Using the records below, give the number of lines where the word "Main" appears, with no further output.

◇ ◇ ◇ ◇

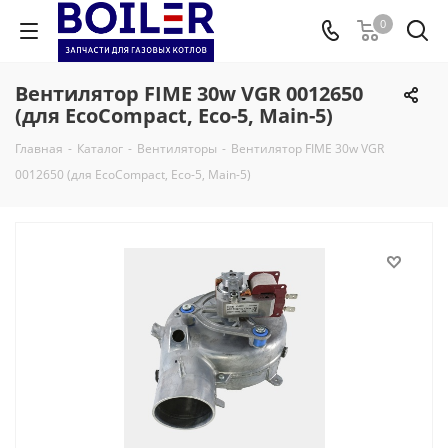
0
Вентилятор FIME 30w VGR 0012650
(для EcoCompact, Eco-5, Main-5)
Главная
-
Каталог
-
Вентиляторы
-
Вентилятор FIME 30w VGR
0012650 (для EcoCompact, Eco-5, Main-5)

◇ ◇ ◇ ◇

Output of the exercise ->
2